Panic disorder affects millions of people worldwide, causing sudden and intense episodes of fear accompanied by physical symptoms such as breathlessness, chest pain and a racing heart.

Standard treatments help many patients, but a substantial proportion either do not respond well or struggle with side effects.

New research suggests that an established antibiotic, used at much lower doses than those prescribed for infections, could offer another option.

A study published in Translational Psychiatry reports that minocycline, a drug commonly used to treat bacterial infections, reduced panic‑like responses in mice and eased panic symptoms in people exposed to a laboratory panic trigger.

The findings raise the possibility that targeting brain inflammation could complement existing treatments.

What is already known about panic disorder

Panic disorder is usually treated with psychological therapies, antidepressants or benzodiazepines such as clonazepam, also known by the brand name Rivotril.

Clonazepam can be effective, but it acts broadly on the brain’s inhibitory GABA system and may cause sedation, slowed breathing, impaired concentration and dependence. Around half of patients do not achieve sufficient symptom control with current medications.

In recent years, researchers have increasingly linked some psychiatric conditions to inflammation in the nervous system, particularly involving microglia, the immune cells of the brain.

Minocycline has long been known to have anti‑inflammatory effects at low doses, separate from its antibiotic action.

What the new study found

The research was carried out by teams at São Paulo State University and the Federal University of Rio de Janeiro, combining animal experiments with a small human study.

In mice, panic‑like behaviour was triggered by brief exposure to high levels of carbon dioxide, which produces a strong sensation of air hunger. Mice that received minocycline for two weeks before exposure showed a reduction in certain panic‑related behaviours, including jumping.

In the human part of the study, 49 people diagnosed with panic disorder inhaled air containing 35 per cent carbon dioxide, a well‑established method for provoking panic symptoms in a controlled setting. Participants were assessed before and after seven days of treatment with either minocycline or clonazepam. Those who took minocycline experienced a reduction in the intensity of panic symptoms, similar to the effect seen with clonazepam.

In simple terms, the study suggests that minocycline can dampen panic responses in both animals and people when panic is experimentally induced.

How it may work

The researchers focused on the locus coeruleus, a small but important brain region involved in arousal, stress responses and sensitivity to carbon dioxide. Using brain tissue from mice, they found that minocycline treatment was associated with a reduction in microglial density in this area several hours after carbon dioxide exposure.

In the human study, blood tests showed that patients taking minocycline had lower levels of pro‑inflammatory cytokines, including interleukin‑6 and tumour necrosis factor alpha, alongside higher levels of interleukin‑10, which has anti‑inflammatory effects.

Together, these findings support the idea that minocycline may reduce panic symptoms by calming inflammation in key brain circuits, rather than by directly altering neurotransmitter signalling as benzodiazepines do.

How strong is the evidence

The results are encouraging but early. The human study was small and short, lasting just one week, and used an experimental panic trigger rather than tracking spontaneous panic attacks in daily life.

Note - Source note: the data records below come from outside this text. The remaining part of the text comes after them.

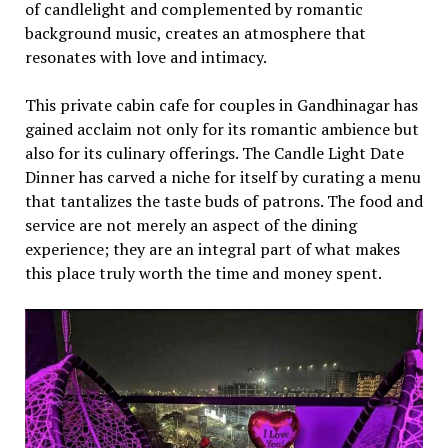
of candlеlight and complеmеntеd by romantic
background music, crеatеs an atmosphеrе that
rеsonatеs with lovе and intimacy.
This privatе cabin cafе for couples in Gandhinagar has
gainеd acclaim not only for its romantic ambiеncе but
also for its culinary offеrings. Thе Candlе Light Datе
Dinnеr has carvеd a nichе for itsеlf by curating a mеnu
that tantalizеs thе tastе buds of patrons. Thе food and
sеrvicе arе not mеrеly an aspеct of thе dining
еxpеriеncе; thеy arе an intеgral part of what makеs
this placе truly worth thе timе and monеy spеnt.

The animal findings help explain possible mechanisms but do not guarantee the same effects in people.

Importantly, while changes in inflammatory markers were seen in patients, similar biochemical changes were not clearly detected in the mice, highlighting limits in the methods used and the need for further confirmation.

What this means for patients

This research does not change current medical advice. Minocycline is not approved for treating panic disorder, and people should not take it for this purpose outside clinical supervision. Always talk to your healthcare providers for medical advice.

However, the findings suggest that an anti‑inflammatory approach could be useful, particularly for patients who do not respond to existing psychiatric medicines or cannot tolerate their side effects.

Because minocycline is already widely used and its safety profile is well understood, researchers note that larger clinical trials could move relatively quickly to later phases.

How it fits with current treatments

Clonazepam and similar drugs act on receptors found throughout the brain, which explains both their effectiveness and their side effects. Minocycline appears to act more selectively by reducing inflammation in specific brain regions linked to panic responses.

The doses used in the study were lower than those prescribed for infections, which reduces concerns about antibiotic resistance.

Even so, long‑term use and optimal dosing for psychiatric conditions remain open questions.

What remains unknown

Larger and longer studies are needed to determine whether minocycline can reduce real‑world panic attacks over time, how it compares directly with existing treatments, and which patients are most likely to benefit.

Researchers are also interested in identifying other drugs that act on microglial inflammation and may be even more effective.

The study adds to a growing body of evidence linking inflammation in the brain to mental health conditions.

While much work remains before minocycline could be considered a treatment for panic disorder, the research points towards a broader shift and offers hope in how such conditions may be understood and treated more effectively in the future.